Dataset entries

════════════════════

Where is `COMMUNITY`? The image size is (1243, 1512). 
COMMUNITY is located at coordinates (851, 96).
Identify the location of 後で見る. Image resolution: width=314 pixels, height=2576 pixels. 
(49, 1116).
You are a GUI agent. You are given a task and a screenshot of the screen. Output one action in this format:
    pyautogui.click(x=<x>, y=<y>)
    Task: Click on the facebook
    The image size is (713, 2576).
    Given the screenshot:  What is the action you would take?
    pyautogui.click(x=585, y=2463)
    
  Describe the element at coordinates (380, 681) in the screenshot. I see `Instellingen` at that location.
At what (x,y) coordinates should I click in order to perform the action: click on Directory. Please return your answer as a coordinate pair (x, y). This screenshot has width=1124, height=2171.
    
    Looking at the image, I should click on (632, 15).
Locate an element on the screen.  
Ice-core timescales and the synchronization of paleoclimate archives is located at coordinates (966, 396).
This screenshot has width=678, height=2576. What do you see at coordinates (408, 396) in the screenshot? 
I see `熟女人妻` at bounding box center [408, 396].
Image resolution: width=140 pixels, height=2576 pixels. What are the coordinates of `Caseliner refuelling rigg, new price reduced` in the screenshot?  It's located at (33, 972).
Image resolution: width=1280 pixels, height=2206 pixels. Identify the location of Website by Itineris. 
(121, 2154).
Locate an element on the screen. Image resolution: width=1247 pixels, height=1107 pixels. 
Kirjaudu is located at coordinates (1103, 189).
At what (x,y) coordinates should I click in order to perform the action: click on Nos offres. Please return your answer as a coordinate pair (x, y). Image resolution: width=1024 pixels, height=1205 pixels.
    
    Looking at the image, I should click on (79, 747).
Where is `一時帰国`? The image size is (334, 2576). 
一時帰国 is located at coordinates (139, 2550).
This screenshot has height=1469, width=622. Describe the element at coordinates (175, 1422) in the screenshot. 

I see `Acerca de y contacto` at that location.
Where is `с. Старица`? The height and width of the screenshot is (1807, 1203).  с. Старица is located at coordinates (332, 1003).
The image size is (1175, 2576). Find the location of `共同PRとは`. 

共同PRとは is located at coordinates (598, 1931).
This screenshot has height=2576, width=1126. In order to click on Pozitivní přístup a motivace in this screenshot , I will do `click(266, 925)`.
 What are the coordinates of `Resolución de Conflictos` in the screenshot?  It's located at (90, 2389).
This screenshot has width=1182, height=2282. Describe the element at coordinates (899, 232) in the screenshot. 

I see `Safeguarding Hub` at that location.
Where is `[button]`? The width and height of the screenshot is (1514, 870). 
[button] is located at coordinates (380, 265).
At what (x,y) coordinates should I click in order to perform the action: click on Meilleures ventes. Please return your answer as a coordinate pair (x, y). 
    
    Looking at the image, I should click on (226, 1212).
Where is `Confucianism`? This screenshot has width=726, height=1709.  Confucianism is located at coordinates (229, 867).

════════════════════

§ **DIRECTIONS**: Transcribe every line of the records, keeping each one exact.

§ **EXPECTED ANSWER**:
Where is `COMMUNITY`? The image size is (1243, 1512). 
COMMUNITY is located at coordinates (851, 96).
Identify the location of 後で見る. Image resolution: width=314 pixels, height=2576 pixels. 
(49, 1116).
You are a GUI agent. You are given a task and a screenshot of the screen. Output one action in this format:
    pyautogui.click(x=<x>, y=<y>)
    Task: Click on the facebook
    The image size is (713, 2576).
    Given the screenshot:  What is the action you would take?
    pyautogui.click(x=585, y=2463)
    
  Describe the element at coordinates (380, 681) in the screenshot. I see `Instellingen` at that location.
At what (x,y) coordinates should I click in order to perform the action: click on Directory. Please return your answer as a coordinate pair (x, y). This screenshot has width=1124, height=2171.
    
    Looking at the image, I should click on (632, 15).
Locate an element on the screen.  
Ice-core timescales and the synchronization of paleoclimate archives is located at coordinates (966, 396).
This screenshot has width=678, height=2576. What do you see at coordinates (408, 396) in the screenshot? 
I see `熟女人妻` at bounding box center [408, 396].
Image resolution: width=140 pixels, height=2576 pixels. What are the coordinates of `Caseliner refuelling rigg, new price reduced` in the screenshot?  It's located at (33, 972).
Image resolution: width=1280 pixels, height=2206 pixels. Identify the location of Website by Itineris. 
(121, 2154).
Locate an element on the screen. Image resolution: width=1247 pixels, height=1107 pixels. 
Kirjaudu is located at coordinates (1103, 189).
At what (x,y) coordinates should I click in order to perform the action: click on Nos offres. Please return your answer as a coordinate pair (x, y). Image resolution: width=1024 pixels, height=1205 pixels.
    
    Looking at the image, I should click on (79, 747).
Where is `一時帰国`? The image size is (334, 2576). 
一時帰国 is located at coordinates (139, 2550).
This screenshot has height=1469, width=622. Describe the element at coordinates (175, 1422) in the screenshot. 

I see `Acerca de y contacto` at that location.
Where is `с. Старица`? The height and width of the screenshot is (1807, 1203).  с. Старица is located at coordinates (332, 1003).
The image size is (1175, 2576). Find the location of `共同PRとは`. 

共同PRとは is located at coordinates (598, 1931).
This screenshot has height=2576, width=1126. In order to click on Pozitivní přístup a motivace in this screenshot , I will do `click(266, 925)`.
 What are the coordinates of `Resolución de Conflictos` in the screenshot?  It's located at (90, 2389).
This screenshot has width=1182, height=2282. Describe the element at coordinates (899, 232) in the screenshot. 

I see `Safeguarding Hub` at that location.
Where is `[button]`? The width and height of the screenshot is (1514, 870). 
[button] is located at coordinates (380, 265).
At what (x,y) coordinates should I click in order to perform the action: click on Meilleures ventes. Please return your answer as a coordinate pair (x, y). 
    
    Looking at the image, I should click on (226, 1212).
Where is `Confucianism`? This screenshot has width=726, height=1709.  Confucianism is located at coordinates (229, 867).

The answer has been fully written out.